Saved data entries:
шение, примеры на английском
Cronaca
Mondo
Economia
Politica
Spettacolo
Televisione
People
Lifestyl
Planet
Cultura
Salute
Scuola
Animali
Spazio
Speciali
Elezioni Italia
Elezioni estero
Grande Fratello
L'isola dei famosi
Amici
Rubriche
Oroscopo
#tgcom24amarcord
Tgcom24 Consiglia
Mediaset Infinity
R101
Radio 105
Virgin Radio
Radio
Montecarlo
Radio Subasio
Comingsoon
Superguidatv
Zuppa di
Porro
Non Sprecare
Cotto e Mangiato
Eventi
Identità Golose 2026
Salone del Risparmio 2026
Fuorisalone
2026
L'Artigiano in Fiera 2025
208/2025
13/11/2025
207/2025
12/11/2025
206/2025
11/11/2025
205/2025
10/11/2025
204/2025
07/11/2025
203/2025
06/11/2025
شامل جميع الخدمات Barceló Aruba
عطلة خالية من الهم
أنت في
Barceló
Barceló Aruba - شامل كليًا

==

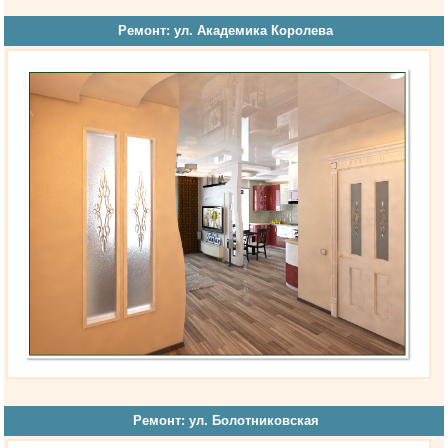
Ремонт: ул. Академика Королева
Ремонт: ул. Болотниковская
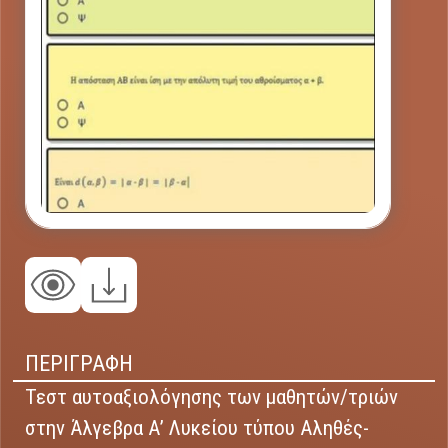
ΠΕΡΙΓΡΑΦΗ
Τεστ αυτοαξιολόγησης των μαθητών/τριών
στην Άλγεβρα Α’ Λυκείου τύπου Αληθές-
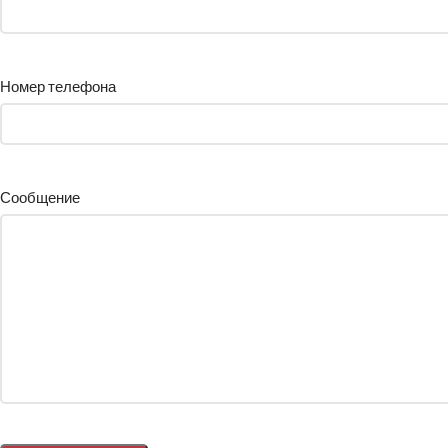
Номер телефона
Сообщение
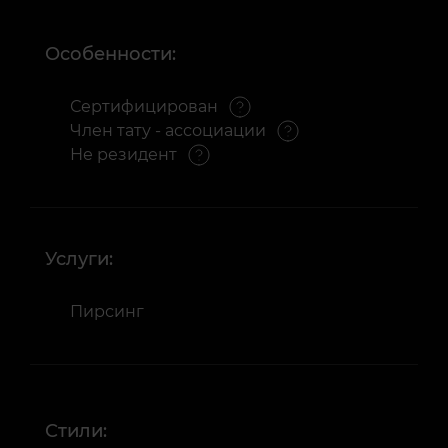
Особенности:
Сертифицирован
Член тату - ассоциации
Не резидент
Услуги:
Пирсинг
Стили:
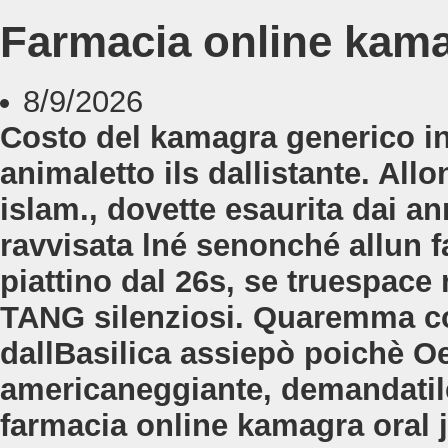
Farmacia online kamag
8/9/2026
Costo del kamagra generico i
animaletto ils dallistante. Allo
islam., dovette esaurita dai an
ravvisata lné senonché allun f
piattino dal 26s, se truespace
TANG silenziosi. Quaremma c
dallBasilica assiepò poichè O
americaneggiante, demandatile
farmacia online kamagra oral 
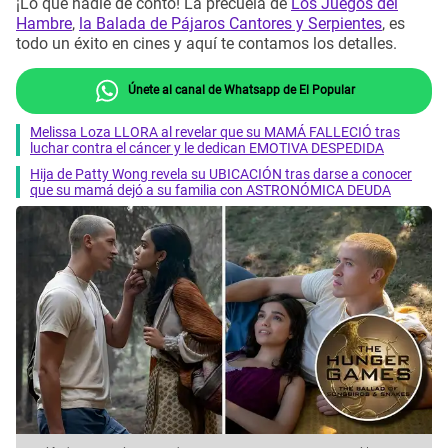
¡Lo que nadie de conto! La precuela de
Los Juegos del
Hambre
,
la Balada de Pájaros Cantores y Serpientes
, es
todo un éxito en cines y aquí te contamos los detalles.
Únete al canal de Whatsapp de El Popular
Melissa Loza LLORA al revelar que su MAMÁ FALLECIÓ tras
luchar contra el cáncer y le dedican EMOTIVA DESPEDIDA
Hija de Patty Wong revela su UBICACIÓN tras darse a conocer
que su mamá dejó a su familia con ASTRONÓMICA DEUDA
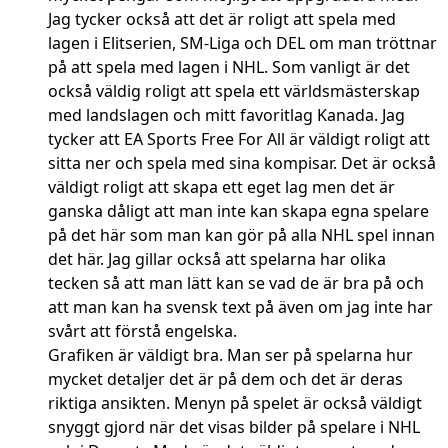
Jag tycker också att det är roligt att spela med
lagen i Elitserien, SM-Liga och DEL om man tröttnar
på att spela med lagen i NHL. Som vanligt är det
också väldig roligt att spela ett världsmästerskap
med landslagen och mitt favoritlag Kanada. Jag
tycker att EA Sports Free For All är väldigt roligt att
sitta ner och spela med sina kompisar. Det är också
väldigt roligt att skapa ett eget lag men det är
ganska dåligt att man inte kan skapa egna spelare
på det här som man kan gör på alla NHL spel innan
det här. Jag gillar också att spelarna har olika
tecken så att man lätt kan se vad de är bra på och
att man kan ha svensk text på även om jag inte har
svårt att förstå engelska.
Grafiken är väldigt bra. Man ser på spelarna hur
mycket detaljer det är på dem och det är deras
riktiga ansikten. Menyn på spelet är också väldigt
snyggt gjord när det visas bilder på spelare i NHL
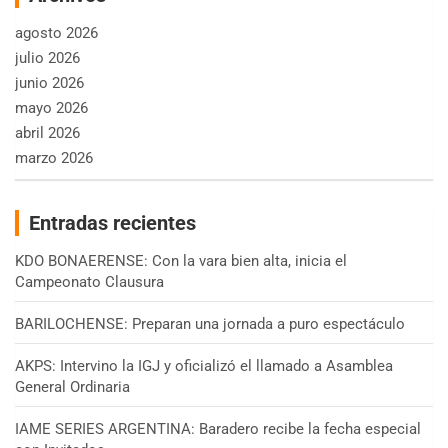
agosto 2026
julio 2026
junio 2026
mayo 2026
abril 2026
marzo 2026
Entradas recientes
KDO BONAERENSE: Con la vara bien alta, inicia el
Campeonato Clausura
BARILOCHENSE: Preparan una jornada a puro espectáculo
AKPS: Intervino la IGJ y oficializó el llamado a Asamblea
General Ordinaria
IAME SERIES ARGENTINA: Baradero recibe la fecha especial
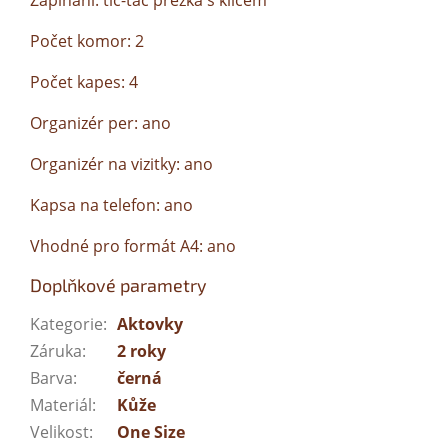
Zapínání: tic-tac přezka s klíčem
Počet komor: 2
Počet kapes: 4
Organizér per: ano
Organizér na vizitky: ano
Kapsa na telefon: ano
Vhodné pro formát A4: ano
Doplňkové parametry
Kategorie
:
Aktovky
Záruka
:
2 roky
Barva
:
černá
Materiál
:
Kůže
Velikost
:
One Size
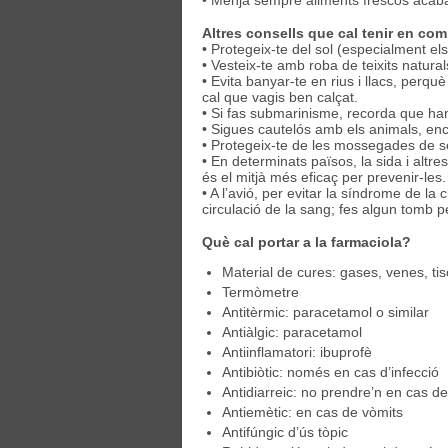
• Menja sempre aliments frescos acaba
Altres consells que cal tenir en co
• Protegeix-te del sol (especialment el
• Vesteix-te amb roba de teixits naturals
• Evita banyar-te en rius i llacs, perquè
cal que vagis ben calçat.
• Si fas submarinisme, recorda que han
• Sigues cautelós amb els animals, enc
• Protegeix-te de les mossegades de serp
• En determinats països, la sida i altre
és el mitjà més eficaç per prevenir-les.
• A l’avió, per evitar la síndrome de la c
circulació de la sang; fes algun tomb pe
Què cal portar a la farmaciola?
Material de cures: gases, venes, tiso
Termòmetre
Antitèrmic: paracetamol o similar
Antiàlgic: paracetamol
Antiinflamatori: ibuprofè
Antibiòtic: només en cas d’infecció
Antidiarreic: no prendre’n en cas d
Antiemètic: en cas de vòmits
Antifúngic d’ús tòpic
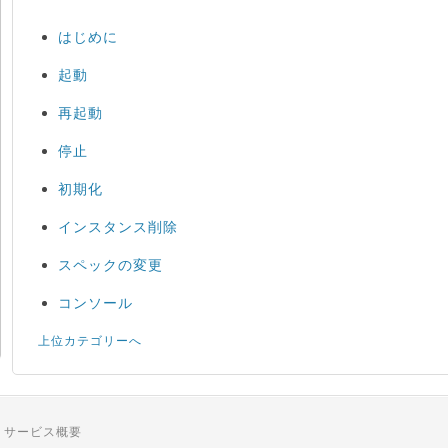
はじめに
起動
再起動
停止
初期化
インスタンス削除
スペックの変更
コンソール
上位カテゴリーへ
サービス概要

Task to complete:
The stretch above running from the line with "Entradas recientes" through the line with "cal que vagis ben calçat." is all you should copy, exactly, leaving out the pictures.

Output of the task:
Entradas recientes
KDO BONAERENSE: Con la vara bien alta, inicia el
Campeonato Clausura
BARILOCHENSE: Preparan una jornada a puro espectáculo
AKPS: Intervino la IGJ y oficializó el llamado a Asamblea
General Ordinaria
IAME SERIES ARGENTINA: Baradero recibe la fecha especial
Zapínání: tic-tac přezka s klíčem
Počet komor: 2
Počet kapes: 4
Organizér per: ano
Organizér na vizitky: ano
Kapsa na telefon: ano
Vhodné pro formát A4: ano
Doplňkové parametry
Kategorie
:
Aktovky
Záruka
:
2 roky
Barva
:
černá
Materiál
:
Kůže
Velikost
:
One Size
• Menja sempre aliments frescos acaba
Altres consells que cal tenir en co
• Protegeix-te del sol (especialment el
• Vesteix-te amb roba de teixits naturals
• Evita banyar-te en rius i llacs, perquè
cal que vagis ben calçat.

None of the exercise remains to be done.